Stored items:
※

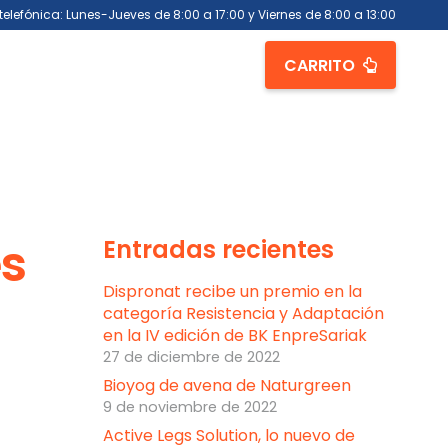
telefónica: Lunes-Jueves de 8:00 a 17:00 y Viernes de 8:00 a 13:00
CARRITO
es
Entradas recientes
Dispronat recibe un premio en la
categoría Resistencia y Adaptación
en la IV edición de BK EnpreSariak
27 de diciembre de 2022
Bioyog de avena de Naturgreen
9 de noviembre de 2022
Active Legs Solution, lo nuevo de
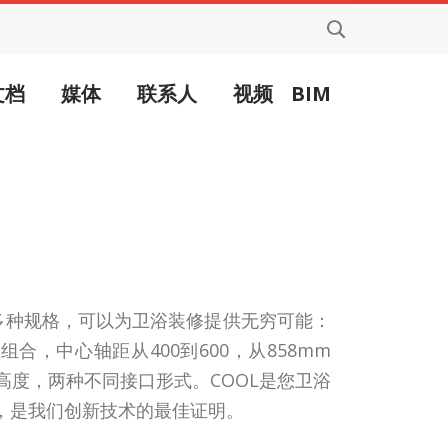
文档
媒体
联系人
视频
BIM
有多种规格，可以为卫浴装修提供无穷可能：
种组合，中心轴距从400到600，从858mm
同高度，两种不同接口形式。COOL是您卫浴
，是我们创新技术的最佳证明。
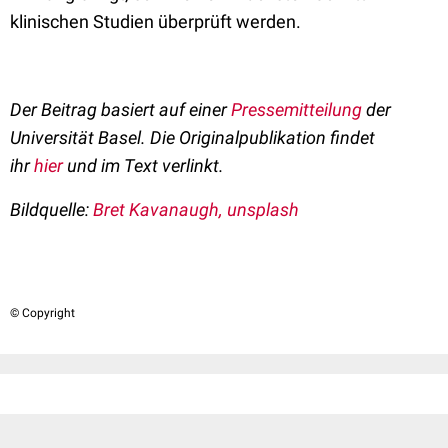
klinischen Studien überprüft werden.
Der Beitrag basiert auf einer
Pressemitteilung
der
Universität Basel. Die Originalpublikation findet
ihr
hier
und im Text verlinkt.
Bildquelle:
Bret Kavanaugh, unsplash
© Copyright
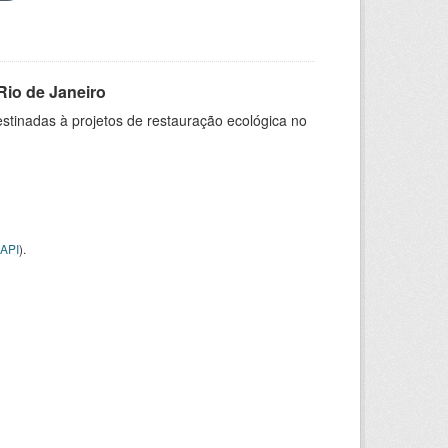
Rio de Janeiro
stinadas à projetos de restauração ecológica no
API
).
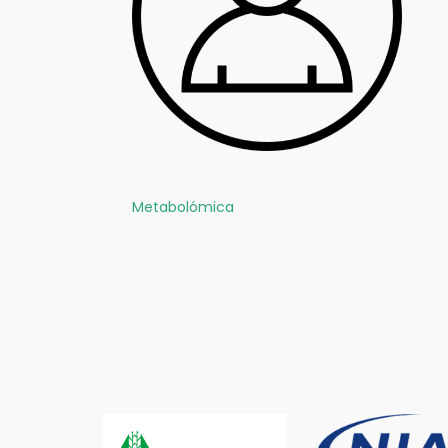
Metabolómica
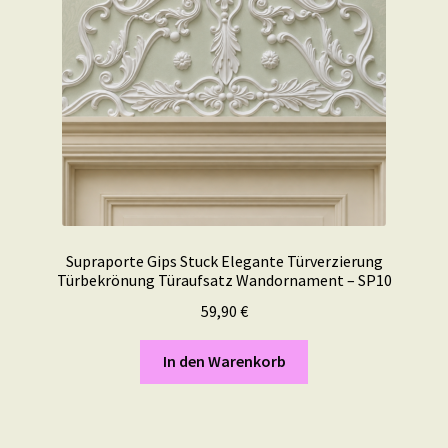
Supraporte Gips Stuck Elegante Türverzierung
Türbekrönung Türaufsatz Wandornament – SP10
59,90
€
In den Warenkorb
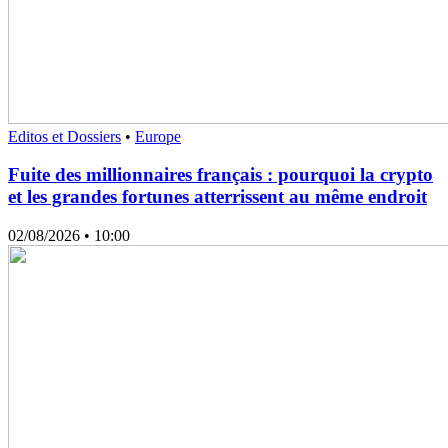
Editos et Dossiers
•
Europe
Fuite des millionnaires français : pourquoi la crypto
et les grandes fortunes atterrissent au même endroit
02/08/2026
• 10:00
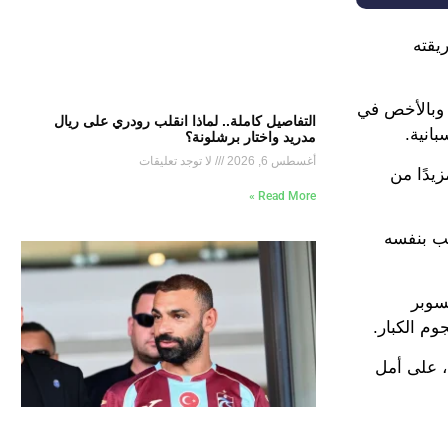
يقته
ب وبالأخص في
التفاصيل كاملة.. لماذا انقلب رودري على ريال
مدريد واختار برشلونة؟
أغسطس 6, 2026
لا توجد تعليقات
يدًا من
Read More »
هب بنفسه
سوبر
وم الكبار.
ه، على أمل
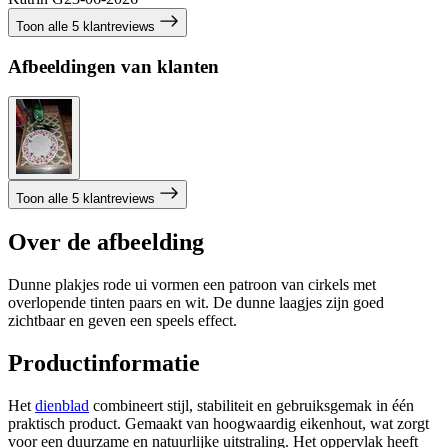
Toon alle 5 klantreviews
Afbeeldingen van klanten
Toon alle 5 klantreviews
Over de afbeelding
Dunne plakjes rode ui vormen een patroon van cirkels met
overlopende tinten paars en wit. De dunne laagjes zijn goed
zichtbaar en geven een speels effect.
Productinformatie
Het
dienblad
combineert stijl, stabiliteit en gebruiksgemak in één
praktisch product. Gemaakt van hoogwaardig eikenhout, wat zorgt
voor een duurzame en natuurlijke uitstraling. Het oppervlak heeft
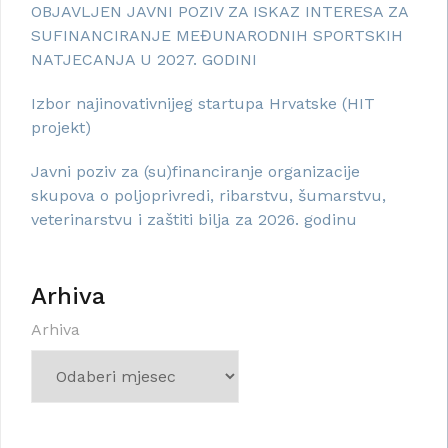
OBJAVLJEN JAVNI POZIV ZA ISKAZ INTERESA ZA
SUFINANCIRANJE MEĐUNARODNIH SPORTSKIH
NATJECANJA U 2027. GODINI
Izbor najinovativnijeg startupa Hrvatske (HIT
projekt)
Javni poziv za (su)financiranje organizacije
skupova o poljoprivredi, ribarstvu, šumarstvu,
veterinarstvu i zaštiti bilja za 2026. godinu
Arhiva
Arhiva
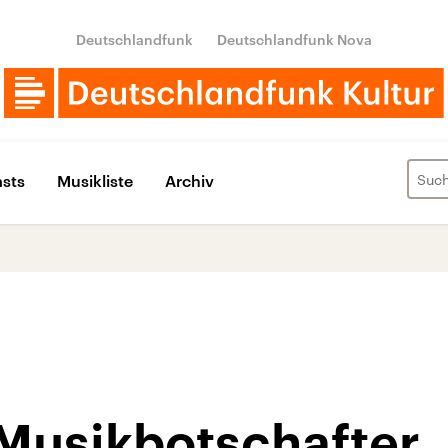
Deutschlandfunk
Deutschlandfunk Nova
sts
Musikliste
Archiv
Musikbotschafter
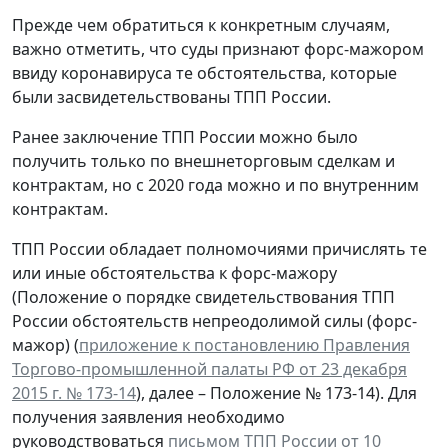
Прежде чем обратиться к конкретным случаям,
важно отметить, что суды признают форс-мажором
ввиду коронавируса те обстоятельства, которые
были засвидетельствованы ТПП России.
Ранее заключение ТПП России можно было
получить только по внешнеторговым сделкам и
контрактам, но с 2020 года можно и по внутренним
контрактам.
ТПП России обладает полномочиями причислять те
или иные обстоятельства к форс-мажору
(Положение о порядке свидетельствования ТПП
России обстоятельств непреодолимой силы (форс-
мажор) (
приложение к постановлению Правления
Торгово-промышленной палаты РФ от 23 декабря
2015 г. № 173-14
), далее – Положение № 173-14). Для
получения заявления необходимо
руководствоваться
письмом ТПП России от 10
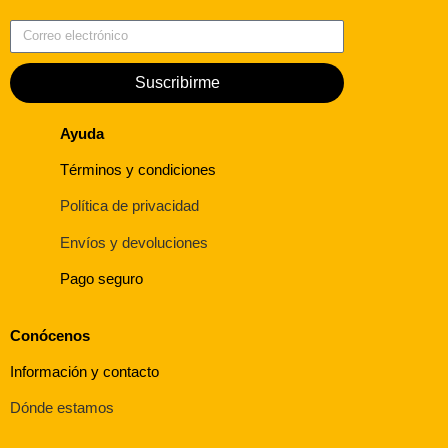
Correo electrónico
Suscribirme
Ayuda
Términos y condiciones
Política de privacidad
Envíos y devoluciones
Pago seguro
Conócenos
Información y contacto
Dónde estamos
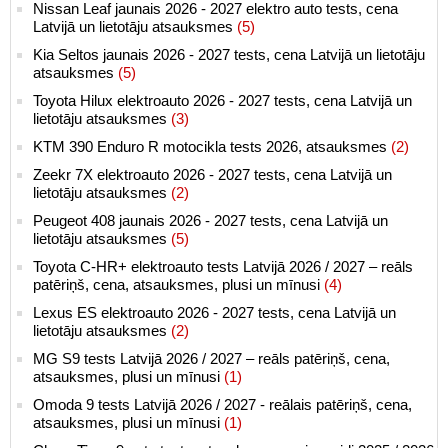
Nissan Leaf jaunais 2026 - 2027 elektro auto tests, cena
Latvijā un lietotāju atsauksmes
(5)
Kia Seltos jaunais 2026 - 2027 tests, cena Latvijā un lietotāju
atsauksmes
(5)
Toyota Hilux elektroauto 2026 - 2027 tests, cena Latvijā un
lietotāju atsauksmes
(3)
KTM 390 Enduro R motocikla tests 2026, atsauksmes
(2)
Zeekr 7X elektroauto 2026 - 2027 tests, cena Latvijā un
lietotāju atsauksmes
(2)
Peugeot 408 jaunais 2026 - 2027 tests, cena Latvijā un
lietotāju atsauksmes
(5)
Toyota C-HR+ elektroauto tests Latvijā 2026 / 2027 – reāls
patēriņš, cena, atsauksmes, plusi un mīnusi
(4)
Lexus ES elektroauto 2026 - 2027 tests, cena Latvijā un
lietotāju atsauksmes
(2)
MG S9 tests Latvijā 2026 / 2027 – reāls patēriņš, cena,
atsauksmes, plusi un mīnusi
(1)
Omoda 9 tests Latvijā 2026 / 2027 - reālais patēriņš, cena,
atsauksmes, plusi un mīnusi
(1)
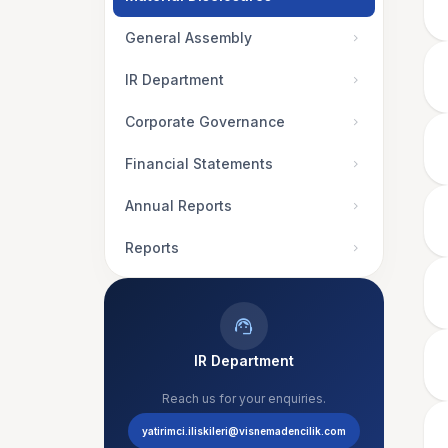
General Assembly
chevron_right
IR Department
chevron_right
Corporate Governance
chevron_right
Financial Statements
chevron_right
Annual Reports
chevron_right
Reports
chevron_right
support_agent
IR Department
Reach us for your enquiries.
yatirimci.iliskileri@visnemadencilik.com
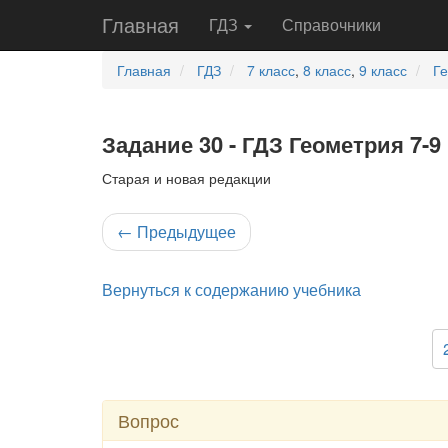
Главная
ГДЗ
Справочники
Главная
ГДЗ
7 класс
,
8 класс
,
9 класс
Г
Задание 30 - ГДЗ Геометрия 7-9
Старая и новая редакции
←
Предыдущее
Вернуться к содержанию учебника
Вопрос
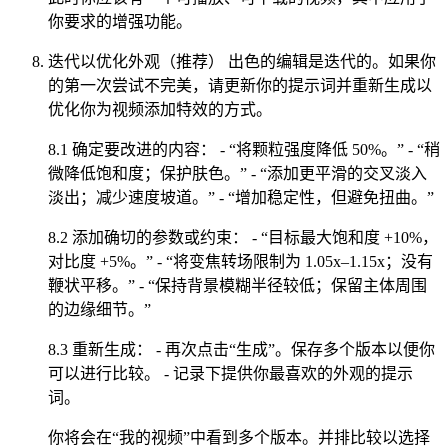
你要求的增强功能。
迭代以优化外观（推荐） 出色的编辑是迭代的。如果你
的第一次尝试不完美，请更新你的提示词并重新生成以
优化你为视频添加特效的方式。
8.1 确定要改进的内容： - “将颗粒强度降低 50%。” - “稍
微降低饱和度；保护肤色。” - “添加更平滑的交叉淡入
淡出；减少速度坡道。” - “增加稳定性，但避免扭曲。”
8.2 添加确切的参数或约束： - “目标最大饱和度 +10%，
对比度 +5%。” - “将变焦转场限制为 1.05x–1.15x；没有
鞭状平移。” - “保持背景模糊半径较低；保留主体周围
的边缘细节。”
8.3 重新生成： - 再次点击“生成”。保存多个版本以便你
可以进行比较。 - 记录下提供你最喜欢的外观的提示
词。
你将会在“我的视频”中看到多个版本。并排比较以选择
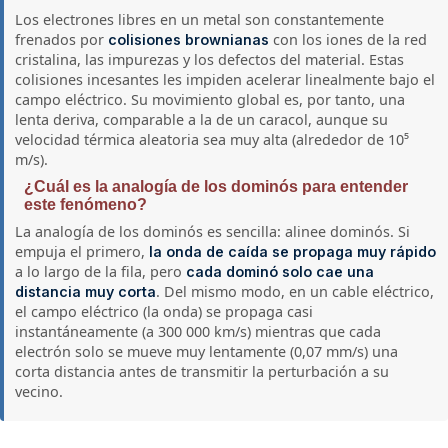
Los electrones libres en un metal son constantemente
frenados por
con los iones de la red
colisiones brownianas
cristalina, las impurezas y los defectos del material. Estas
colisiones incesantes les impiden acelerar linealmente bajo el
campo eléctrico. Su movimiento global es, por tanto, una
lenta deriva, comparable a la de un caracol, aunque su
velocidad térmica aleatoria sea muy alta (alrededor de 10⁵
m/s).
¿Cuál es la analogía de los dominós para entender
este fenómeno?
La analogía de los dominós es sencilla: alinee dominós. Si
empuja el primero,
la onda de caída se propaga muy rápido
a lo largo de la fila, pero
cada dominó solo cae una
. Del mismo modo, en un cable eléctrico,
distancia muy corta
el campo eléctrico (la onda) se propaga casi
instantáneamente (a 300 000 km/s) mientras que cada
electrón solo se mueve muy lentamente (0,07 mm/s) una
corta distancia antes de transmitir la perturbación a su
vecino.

※

### Exercise goal
Copy out the preceding entries without a single change, leaving out the pictures.

### Task response
telefónica: Lunes-Jueves de 8:00 a 17:00 y Viernes de 8:00 a 13:00
CARRITO
es
Entradas recientes
Dispronat recibe un premio en la
categoría Resistencia y Adaptación
en la IV edición de BK EnpreSariak
27 de diciembre de 2022
Bioyog de avena de Naturgreen
9 de noviembre de 2022
Active Legs Solution, lo nuevo de
文档
媒体
联系人
视频
BIM
有多种规格，可以为卫浴装修提供无穷可能：
种组合，中心轴距从400到600，从858mm
同高度，两种不同接口形式。COOL是您卫浴
，是我们创新技术的最佳证明。
klinischen Studien überprüft werden.
Der Beitrag basiert auf einer
Pressemitteilung
der
Universität Basel. Die Originalpublikation findet
ihr
hier
und im Text verlinkt.
Bildquelle:
Bret Kavanaugh, unsplash
© Copyright
Rio de Janeiro
stinadas à projetos de restauração ecológica no
API
).
Metabolómica
Supraporte Gips Stuck Elegante Türverzierung
Türbekrönung Türaufsatz Wandornament – SP10
59,90
€
In den Warenkorb
Editos et Dossiers
•
Europe
Fuite des millionnaires français : pourquoi la crypto
et les grandes fortunes atterrissent au même endroit
02/08/2026
• 10:00
يقته
ب وبالأخص في
التفاصيل كاملة.. لماذا انقلب رودري على ريال
مدريد واختار برشلونة؟
أغسطس 6, 2026
لا توجد تعليقات
يدًا من
Read More »
هب بنفسه
سوبر
وم الكبار.
ه، على أمل
Toon alle 5 klantreviews
Afbeeldingen van klanten
Toon alle 5 klantreviews
Over de afbeelding
Dunne plakjes rode ui vormen een patroon van cirkels met
overlopende tinten paars en wit. De dunne laagjes zijn goed
zichtbaar en geven een speels effect.
Productinformatie
Het
dienblad
combineert stijl, stabiliteit en gebruiksgemak in één
praktisch product. Gemaakt van hoogwaardig eikenhout, wat zorgt
voor een duurzame en natuurlijke uitstraling. Het oppervlak heeft
OBJAVLJEN JAVNI POZIV ZA ISKAZ INTERESA ZA
SUFINANCIRANJE MEĐUNARODNIH SPORTSKIH
NATJECANJA U 2027. GODINI
Izbor najinovativnijeg startupa Hrvatske (HIT
projekt)
Javni poziv za (su)financiranje organizacije
skupova o poljoprivredi, ribarstvu, šumarstvu,
veterinarstvu i zaštiti bilja za 2026. godinu
Arhiva
Arhiva
Deutschlandfunk
Deutschlandfunk Nova
sts
Musikliste
Archiv
Musikbotschafter
Прежде чем обратиться к конкретным случаям,
важно отметить, что суды признают форс-мажором
ввиду коронавируса те обстоятельства, которые
были засвидетельствованы ТПП России.
Ранее заключение ТПП России можно было
получить только по внешнеторговым сделкам и
контрактам, но с 2020 года можно и по внутренним
контрактам.
ТПП России обладает полномочиями причислять те
или иные обстоятельства к форс-мажору
(Положение о порядке свидетельствования ТПП
России обстоятельств непреодолимой силы (форс-
мажор) (
приложение к постановлению Правления
Торгово-промышленной палаты РФ от 23 декабря
2015 г. № 173-14
), далее – Положение № 173-14). Для
получения заявления необходимо
руководствоваться
письмом ТПП России от 10
Correo electrónico
Suscribirme
Ayuda
Términos y condiciones
Política de privacidad
Envíos y devoluciones
Pago seguro
Conócenos
Información y contacto
Dónde estamos
Nissan Leaf jaunais 2026 - 2027 elektro auto tests, cena
Latvijā un lietotāju atsauksmes
(5)
Kia Seltos jaunais 2026 - 2027 tests, cena Latvijā un lietotāju
atsauksmes
(5)
Toyota Hilux elektroauto 2026 - 2027 tests, cena Latvijā un
lietotāju atsauksmes
(3)
KTM 390 Enduro R motocikla tests 2026, atsauksmes
(2)
Zeekr 7X elektroauto 2026 - 2027 tests, cena Latvijā un
lietotāju atsauksmes
(2)
Peugeot 408 jaunais 2026 - 2027 tests, cena Latvijā un
lietotāju atsauksmes
(5)
Toyota C-HR+ elektroauto tests Latvijā 2026 / 2027 – reāls
patēriņš, cena, atsauksmes, plusi un mīnusi
(4)
Lexus ES elektroauto 2026 - 2027 tests, cena Latvijā un
lietotāju atsauksmes
(2)
MG S9 tests Latvijā 2026 / 2027 – reāls patēriņš, cena,
atsauksmes, plusi un mīnusi
(1)
Omoda 9 tests Latvijā 2026 / 2027 - reālais patēriņš, cena,
atsauksmes, plusi un mīnusi
(1)
General Assembly
chevron_right
IR Department
chevron_right
Corporate Governance
chevron_right
Financial Statements
chevron_right
Annual Reports
chevron_right
Reports
chevron_right
support_agent
IR Department
Reach us for your enquiries.
yatirimci.iliskileri@visnemadencilik.com
Главная
ГДЗ
Справочники
Главная
ГДЗ
7 класс
,
8 класс
,
9 класс
Г
Задание 30 - ГДЗ Геометрия 7-9
Старая и новая редакции
←
Предыдущее
Вернуться к содержанию учебника
Вопрос
你要求的增强功能。
迭代以优化外观（推荐） 出色的编辑是迭代的。如果你
的第一次尝试不完美，请更新你的提示词并重新生成以
优化你为视频添加特效的方式。
8.1 确定要改进的内容： - “将颗粒强度降低 50%。” - “稍
微降低饱和度；保护肤色。” - “添加更平滑的交叉淡入
淡出；减少速度坡道。” - “增加稳定性，但避免扭曲。”
8.2 添加确切的参数或约束： - “目标最大饱和度 +10%，
对比度 +5%。” - “将变焦转场限制为 1.05x–1.15x；没有
鞭状平移。” - “保持背景模糊半径较低；保留主体周围
的边缘细节。”
8.3 重新生成： - 再次点击“生成”。保存多个版本以便你
可以进行比较。 - 记录下提供你最喜欢的外观的提示
词。
你将会在“我的视频”中看到多个版本。并排比较以选择
Los electrones libres en un metal son constantemente
frenados por
con los iones de la red
colisiones brownianas
cristalina, las impurezas y los defectos del material. Estas
colisiones incesantes les impiden acelerar linealmente bajo el
campo eléctrico. Su movimiento global es, por tanto, una
lenta deriva, comparable a la de un caracol, aunque su
velocidad térmica aleatoria sea muy alta (alrededor de 10⁵
m/s).
¿Cuál es la analogía de los dominós para entender
este fenómeno?
La analogía de los dominós es sencilla: alinee dominós. Si
empuja el primero,
la onda de caída se propaga muy rápido
a lo largo de la fila, pero
cada dominó solo cae una
. Del mismo modo, en un cable eléctrico,
distancia muy corta
el campo eléctrico (la onda) se propaga casi
instantáneamente (a 300 000 km/s) mientras que cada
electrón solo se mueve muy lentamente (0,07 mm/s) una
corta distancia antes de transmitir la perturbación a su
vecino.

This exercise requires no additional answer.